Within 20 years, demand for electricity is expected to double. New nuclear plants can accommodate that growth while not producing carbon emissions. Not that it matters much. In 2021, China produced almost 50 percent more carbon emissions than the EU and United States combined.
But at least this plan puts Sweden on course to have a reliable power system. Nuclear energy is an admittedly a severely damaged brand. But it’s also decades-old technology that’s a foundational part of U.S. and world power generation. In 2022, more power in the United States came from nuclear energy than wind and solar — combined. And that’s after decades of expensive subsidies and mandates. It’s widely used by some European countries, too. Around 70 percent of France’s power comes from nuclear plants.
(Excerpt) Read more at reviewjournal.com ...
Does Greta Thunberg approve this policy. If she does I wonder if the nuclear power industry bought her $$$.
That said, she might be shifting her opinions about nuclear energy (but IIRC she used to despise it--calling it dangerous).
As an aside, from what I have been reading, nuclear looks like a very solid answer to our energy problems and got a bad rap in the past because of overblown fears and hysterical exaggerations emanating from Three Mile Island, Fukushima, and Chernobyl.
I always say.. I will consider an EV when my state has as many nuclear plants as France per sqr mile.
My truck doesn't even have electric windows. That's one of the reasons I bought it.
Best response against Covid as well. They didn’t do the “stupid vax” .
We already knew how to produce electrical energy abundantly and reliably without tapping into hydrocarbon fuels, and the new technology available should be introduced and deployed throughout the world at earliest practical date. The newer Small Modular Reactors replace all the big, cumbersome built-in-place light water reactors designed fifty or sixty years ago.
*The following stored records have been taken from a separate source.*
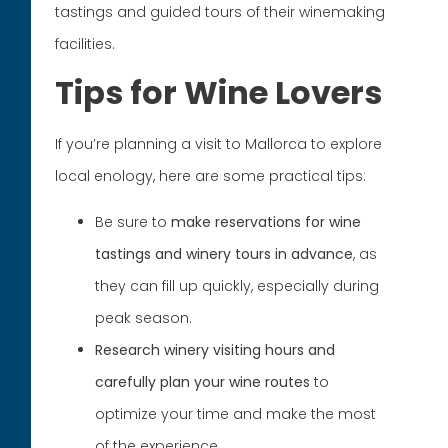
tastings and guided tours of their winemaking
facilities.
Tips for Wine Lovers
If you’re planning a visit to Mallorca to explore
local enology, here are some practical tips:
Be sure to
make reservations for wine
tastings and winery tours in advance
, as
they can fill up quickly, especially during
peak season.
Research winery visiting hours and
carefully plan your wine routes
to
optimize your time and make the most
of the experience.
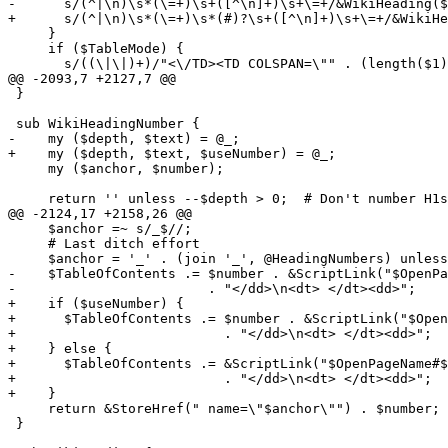
-      s/(^|\n)\s*(\=+)\s+([^\n]+)\s+\=+/&WikiHeading($
+      s/(^|\n)\s*(\=+)\s*(#)?\s+([^\n]+)\s+\=+/&WikiHe
     }

     if ($TableMode) {

       s/((\|\|)+)/"<\/TD><TD COLSPAN=\"" . (length($1)
@@ -2093,7 +2127,7 @@

 }

 sub WikiHeadingNumber {

-    my ($depth, $text) = @_;

+    my ($depth, $text, $useNumber) = @_;

     my ($anchor, $number);

     return '' unless --$depth > 0;  # Don't number H1s
@@ -2124,17 +2158,26 @@

     $anchor =~ s/_$//;

     # Last ditch effort

     $anchor = '_' . (join '_', @HeadingNumbers) unless
-    $TableOfContents .= $number . &ScriptLink("$OpenPa
-                        . "</dd>\n<dt> </dt><dd>";

+    if ($useNumber) {

+      $TableOfContents .= $number . &ScriptLink("$Open
+                          . "</dd>\n<dt> </dt><dd>";

+    } else {

+      $TableOfContents .= &ScriptLink("$OpenPageName#$
+                          . "</dd>\n<dt> </dt><dd>";

+    }

     return &StoreHref(" name=\"$anchor\"") . $number;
The newer designs can be built in a factory, shipped by rail or on semi-trailers to the site, be up and running in WEEKS, not years, and they take up a much smaller footprint on the earth’s surface.
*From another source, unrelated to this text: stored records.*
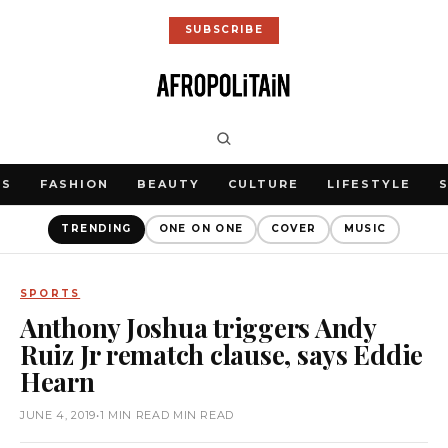
SUBSCRIBE
WS
FASHION
BEAUTY
CULTURE
LIFESTYLE
TRENDING
ONE ON ONE
COVER
MUSIC
SPORTS
Anthony Joshua triggers Andy
Ruiz Jr rematch clause, says Eddie
Hearn
JUNE 4, 2019
•
1 MIN READ MIN READ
https://www.nuscalepower.com/en
https://www.energy.gov/ne/advanced-small-modular-reactors-smrs
https://www.cnbc.com/2023/05/04/westinghouse-announces-a-small-nuclear-reactor.html
That combination makes the accidental problem seem less of a threat.
Wow, why didn't we think of that? S/OFF
One nuclear power plant can produce more usable and totally reliable electrical power {when required} than every windmill in the world.
The windmills can produce electricity but not on demand, which is when we want it, when it's too cold or too hot or too wet or too snow covered.
I'm not against new ideas, I love the hybrid auto, but the all electric car is a toy that belongs on a warm flat surface {like a golf course in Florida}.
Natural gas and oil and coal are still the three most used fuels for power in the world and will continue to dominate long after the end of the world {in 2033 according to AOC}.
Japan can tell the all about how to deal with nuclear energy waste byproduct.
Nuclear power requires a balanced view of things here where I live is TMI and in 1979 there was a giant scare show in the neighborhood.
Were there any follow-up studies on TMI to determine the negative effects of its radiation? Were any people actually killed by TMI?